You build me up, take me, and use me then leave me to fall apart. But, the saddest part is that I let you do it time and time again.
Deep down, I think you know that I love you. I think you deny it though, thinking that I don’t love you makes it easier for you.
Easier to text me and tell me you want to spend time with me, then completely shut me out once you’re satisfied.
Sometimes you don’t even go, though. You text me again to bail out and it hurts more than being played, because, at least when you play me, I get to spend time with you. I get to be close to you and I get to feel like you might actually care about me.
You’re not the only guy that does this. I reach out to others to try and forget you. They play me too, but it’s different than what you do. They tell me I’m beautiful, pretend to actually care, send me hearts over text, tell me they love me, then they shut me out.
You just shut me out after you use me, you don’t pretend to genuinely like me. That should make it easier, but it makes its harder.
I see you around school five days a week.
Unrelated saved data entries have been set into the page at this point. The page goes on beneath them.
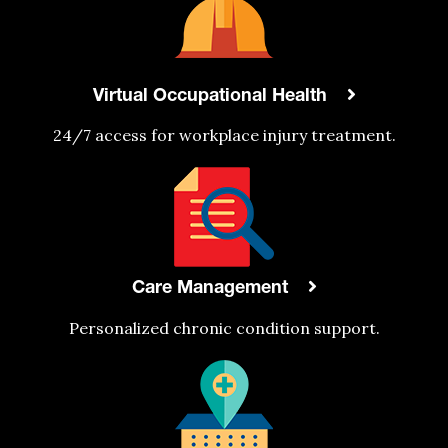
Virtual Occupational Health
24/7 access
for
workplace injury treatment.
Care Management
Personalized chronic condition support.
Sometimes I feel like I’m invisible to you, sometimes you talk to me and we act as close friends, than somedays I feel like you purposely avoid me. I’m probably overthinking this though, I doubt I matter enough to you for you to even ignore me.
I know this is bad, but its gotten to the point that I’ve been hurt so much that I talk to multiple people at once, so that when one guy bails, there is still another one that I think cares about me.
Every time another guy plays me, it hurts. It hurts a lot. I cry… I cry for hours. Every time I think someone might genuinely like me, but then they tear me apart and cast me out, just like you do.
Every time another guy plays me, it hurts. It hurts a lot, but at least I’m not thinking about you. Thinking about you hurts even more. I know I’ll get over the other guy in a couple weeks or months depending on how much I cared, but I know no matter how many days, weeks months, years, I’ll never get over you.
I’m not an object. I’m not disposable. You cant just throw me away when you’re done. I’m not a piece of paper you can crumple up and throw away when you’re finished.
I hate what you do to me. I hate even more that I let you. And I hate the most that I’m standing here waiting, hoping, yearning for you to text me again.